Carrie Fisher’s “SNL” performance from the ’70s is available online, and as expected, it’s magical
Back in 1978…well, a bunch of us weren’t born yet. And because of this, we missed out on seeing Carrie Fisher host Saturday Night Live. Of course, she was on the show to promote Star Wars. Even though the franchise barely even needs the push of promotion anymore, seeing Fisher outside of her Princess Leia costume was probably good for her back then. After all, she wasn’t yet a household name.
But, of course, Fisher was wearing the signature Leia buns during her monologue. Because, y’know, it was topical.
"I felt a little awkward coming out here in my Princess Leia costume, because it might seem like I’m exploiting Star Wars...But I went along with it because if I came out as myself, who would recognize me," Fisher joked.
And just like that, the world realized that she had true talent.
So, of course it’s fantastic to hear that pieces of her epic performance were uploaded to the internet, all thanks to the Star Wars Archives group on Facebook.
The full episode, by the way, is also available to subscribers through Hulu. You can find Fisher hosting alongside the Blue’s Brothers during Season 4, Episode 6.

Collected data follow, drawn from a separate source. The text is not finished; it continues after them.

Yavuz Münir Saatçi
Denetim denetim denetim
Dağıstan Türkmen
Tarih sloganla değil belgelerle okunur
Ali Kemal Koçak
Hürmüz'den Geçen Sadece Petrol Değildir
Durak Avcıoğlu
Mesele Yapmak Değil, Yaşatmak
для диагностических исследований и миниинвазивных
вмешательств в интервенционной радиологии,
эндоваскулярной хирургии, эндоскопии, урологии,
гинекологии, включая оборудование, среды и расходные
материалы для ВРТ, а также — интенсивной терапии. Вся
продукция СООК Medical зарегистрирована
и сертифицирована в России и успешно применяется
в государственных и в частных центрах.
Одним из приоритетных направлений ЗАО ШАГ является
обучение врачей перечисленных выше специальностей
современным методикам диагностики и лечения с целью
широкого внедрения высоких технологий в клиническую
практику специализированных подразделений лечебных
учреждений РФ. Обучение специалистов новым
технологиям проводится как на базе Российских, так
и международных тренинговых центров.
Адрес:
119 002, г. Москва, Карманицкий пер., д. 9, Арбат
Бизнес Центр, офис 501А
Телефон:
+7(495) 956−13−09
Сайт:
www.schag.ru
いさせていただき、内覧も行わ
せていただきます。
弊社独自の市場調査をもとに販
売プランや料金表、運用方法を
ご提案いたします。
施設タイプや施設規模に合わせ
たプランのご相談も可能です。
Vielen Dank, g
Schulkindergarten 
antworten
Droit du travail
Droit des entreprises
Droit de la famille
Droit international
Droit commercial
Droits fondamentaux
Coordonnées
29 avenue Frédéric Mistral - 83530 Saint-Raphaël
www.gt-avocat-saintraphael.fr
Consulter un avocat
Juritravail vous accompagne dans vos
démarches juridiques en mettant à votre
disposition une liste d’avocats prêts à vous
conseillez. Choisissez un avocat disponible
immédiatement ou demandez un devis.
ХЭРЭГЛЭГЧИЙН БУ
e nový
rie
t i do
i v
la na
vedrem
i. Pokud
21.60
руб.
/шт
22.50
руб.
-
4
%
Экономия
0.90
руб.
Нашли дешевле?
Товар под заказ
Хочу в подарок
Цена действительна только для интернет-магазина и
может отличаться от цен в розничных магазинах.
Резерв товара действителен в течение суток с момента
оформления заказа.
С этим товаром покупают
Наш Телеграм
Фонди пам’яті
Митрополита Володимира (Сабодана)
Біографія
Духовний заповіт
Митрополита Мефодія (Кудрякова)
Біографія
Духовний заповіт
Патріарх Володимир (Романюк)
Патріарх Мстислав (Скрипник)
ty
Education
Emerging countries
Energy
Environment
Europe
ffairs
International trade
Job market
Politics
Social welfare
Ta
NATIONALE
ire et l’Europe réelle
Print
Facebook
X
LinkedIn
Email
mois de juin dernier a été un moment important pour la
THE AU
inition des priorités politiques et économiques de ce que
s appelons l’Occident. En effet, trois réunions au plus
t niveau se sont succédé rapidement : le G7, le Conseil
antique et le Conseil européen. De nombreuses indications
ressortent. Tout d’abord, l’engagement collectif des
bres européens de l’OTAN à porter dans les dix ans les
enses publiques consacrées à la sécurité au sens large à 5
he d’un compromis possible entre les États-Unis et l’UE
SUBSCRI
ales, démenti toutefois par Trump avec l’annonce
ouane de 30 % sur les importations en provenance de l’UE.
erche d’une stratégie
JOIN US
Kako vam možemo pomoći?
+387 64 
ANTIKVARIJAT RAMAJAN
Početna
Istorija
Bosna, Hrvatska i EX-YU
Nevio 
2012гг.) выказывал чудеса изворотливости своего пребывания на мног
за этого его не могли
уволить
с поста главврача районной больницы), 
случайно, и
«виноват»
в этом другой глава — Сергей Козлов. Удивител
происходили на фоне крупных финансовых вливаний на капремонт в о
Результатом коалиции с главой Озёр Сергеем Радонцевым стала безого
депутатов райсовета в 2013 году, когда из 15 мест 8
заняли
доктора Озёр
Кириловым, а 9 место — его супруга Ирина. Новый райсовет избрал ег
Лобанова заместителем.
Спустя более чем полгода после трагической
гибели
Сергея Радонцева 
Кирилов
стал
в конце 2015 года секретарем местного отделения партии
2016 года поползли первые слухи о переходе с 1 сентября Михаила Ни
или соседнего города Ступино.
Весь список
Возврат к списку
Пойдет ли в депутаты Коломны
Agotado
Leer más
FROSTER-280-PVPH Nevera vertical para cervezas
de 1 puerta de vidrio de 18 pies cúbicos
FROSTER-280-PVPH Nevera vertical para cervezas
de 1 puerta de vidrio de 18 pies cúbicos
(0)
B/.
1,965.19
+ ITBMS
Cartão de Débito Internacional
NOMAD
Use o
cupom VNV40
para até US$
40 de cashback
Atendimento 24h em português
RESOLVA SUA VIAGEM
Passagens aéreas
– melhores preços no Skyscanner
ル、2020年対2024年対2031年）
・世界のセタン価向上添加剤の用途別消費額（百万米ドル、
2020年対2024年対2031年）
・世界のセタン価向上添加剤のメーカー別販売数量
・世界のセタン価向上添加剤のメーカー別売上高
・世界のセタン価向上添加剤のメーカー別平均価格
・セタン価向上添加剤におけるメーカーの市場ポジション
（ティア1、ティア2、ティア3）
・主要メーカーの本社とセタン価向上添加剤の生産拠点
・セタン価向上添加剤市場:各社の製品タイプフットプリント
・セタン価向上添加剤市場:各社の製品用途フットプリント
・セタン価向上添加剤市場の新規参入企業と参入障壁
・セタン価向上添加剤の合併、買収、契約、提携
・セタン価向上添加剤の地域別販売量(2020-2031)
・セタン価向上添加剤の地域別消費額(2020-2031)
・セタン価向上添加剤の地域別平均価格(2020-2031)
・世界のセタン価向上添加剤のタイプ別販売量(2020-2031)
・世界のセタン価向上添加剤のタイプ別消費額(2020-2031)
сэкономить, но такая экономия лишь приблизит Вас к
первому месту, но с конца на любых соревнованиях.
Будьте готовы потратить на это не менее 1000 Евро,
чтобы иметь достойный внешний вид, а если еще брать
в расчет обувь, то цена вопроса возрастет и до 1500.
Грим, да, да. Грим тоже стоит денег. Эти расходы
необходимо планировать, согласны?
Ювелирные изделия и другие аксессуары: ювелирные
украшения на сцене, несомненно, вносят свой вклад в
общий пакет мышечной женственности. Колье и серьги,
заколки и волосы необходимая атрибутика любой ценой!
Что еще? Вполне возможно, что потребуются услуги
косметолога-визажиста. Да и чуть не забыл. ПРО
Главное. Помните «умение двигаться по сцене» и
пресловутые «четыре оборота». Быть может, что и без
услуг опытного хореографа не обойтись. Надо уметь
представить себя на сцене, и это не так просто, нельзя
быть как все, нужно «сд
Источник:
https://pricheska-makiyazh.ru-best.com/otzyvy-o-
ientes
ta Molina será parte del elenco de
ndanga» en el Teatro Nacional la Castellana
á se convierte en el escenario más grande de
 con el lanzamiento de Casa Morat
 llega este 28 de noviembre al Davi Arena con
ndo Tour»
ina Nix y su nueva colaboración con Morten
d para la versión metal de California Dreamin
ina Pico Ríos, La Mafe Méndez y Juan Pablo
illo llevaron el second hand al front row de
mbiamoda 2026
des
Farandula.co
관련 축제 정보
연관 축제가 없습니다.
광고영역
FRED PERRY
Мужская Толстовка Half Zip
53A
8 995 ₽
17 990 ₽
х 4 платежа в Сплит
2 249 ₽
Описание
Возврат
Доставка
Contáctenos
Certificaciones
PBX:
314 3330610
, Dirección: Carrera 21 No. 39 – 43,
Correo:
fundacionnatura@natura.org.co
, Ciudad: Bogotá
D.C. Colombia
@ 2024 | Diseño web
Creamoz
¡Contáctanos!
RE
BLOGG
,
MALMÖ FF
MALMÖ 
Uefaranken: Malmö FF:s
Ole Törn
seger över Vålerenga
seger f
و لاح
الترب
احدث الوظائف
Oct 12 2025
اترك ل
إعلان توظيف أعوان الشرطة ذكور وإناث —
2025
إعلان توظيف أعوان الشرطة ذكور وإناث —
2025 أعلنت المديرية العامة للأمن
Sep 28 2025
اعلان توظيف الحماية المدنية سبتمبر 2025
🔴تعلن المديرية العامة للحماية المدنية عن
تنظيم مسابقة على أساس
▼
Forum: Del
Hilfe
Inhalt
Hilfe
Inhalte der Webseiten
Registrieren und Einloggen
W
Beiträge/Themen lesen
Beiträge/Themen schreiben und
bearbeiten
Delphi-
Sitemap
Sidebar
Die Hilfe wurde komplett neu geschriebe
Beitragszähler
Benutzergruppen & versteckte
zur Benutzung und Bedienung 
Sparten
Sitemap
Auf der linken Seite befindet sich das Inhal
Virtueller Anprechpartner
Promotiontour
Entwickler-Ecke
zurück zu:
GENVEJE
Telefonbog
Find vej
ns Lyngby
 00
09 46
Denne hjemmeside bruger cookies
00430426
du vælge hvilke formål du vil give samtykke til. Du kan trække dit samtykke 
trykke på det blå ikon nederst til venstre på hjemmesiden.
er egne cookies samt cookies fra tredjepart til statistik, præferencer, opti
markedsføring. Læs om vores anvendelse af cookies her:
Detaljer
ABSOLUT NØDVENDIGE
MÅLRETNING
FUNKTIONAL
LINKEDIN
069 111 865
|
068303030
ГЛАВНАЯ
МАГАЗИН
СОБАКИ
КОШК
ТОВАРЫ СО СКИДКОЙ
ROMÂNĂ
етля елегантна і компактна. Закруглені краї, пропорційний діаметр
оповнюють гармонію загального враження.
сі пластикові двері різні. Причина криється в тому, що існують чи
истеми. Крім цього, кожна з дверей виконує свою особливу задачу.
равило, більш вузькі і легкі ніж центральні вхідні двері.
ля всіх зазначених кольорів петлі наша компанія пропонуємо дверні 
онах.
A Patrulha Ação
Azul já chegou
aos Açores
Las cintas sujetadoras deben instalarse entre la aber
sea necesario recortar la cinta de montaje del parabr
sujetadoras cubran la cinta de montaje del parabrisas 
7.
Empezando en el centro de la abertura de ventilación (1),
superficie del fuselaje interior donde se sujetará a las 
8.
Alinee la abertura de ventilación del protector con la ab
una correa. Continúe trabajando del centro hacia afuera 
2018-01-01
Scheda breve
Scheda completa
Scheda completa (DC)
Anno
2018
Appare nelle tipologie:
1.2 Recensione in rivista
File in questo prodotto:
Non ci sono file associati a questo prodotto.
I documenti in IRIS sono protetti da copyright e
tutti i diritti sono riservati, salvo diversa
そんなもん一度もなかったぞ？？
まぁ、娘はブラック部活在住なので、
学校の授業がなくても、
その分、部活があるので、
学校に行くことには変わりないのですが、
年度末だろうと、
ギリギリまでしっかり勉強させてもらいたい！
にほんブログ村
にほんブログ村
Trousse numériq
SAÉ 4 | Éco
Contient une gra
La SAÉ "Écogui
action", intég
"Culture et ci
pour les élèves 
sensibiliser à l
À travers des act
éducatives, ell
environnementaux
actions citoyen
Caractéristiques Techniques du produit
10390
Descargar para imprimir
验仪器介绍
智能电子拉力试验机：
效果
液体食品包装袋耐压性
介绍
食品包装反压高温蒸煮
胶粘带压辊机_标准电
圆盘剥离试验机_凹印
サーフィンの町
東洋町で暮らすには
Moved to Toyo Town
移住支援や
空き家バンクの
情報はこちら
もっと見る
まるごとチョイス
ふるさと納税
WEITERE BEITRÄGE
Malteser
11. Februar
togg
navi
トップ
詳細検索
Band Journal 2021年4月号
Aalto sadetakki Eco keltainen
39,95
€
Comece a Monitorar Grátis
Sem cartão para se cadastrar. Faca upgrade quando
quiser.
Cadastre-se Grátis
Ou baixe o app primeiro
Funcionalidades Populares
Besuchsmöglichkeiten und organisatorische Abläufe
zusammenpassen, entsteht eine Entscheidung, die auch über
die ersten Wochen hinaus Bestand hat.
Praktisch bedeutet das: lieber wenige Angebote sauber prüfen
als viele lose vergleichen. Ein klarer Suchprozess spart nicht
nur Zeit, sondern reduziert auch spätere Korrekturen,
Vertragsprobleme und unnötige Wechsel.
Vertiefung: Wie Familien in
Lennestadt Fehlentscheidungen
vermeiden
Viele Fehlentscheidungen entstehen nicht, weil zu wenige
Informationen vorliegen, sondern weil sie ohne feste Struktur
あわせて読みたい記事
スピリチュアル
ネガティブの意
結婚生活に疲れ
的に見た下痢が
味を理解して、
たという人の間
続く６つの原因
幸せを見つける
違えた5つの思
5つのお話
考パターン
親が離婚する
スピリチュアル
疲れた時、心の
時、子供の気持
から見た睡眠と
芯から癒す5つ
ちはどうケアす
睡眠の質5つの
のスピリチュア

But, there’s something a bit more telling about the clip. Showing mainly the monologue, it shows that Fisher just had a natural presence. Live television is tough, and what you see above? Pure talent. In fact, she fits right in with Dan Aykroyd and Gilda Radner.
(We also love the fact that she was willing to make fun of Star Wars, and explain why it’s a good thing that it didn’t come out in the ’50s.)
While we wish Carrie Fisher had the chance to host again, we’re happy that she got to be on the famous stage at least once. And, we’re extremely happy that the episode was preserved, so that we can enjoy a truly incredible episode of vintage Saturday Night Live.
Carrie Fisher was truly an incredible person, and we know that we’ll be mourning her loss for quite some time. Memories like the clip above just remind us how much she meant to so many people.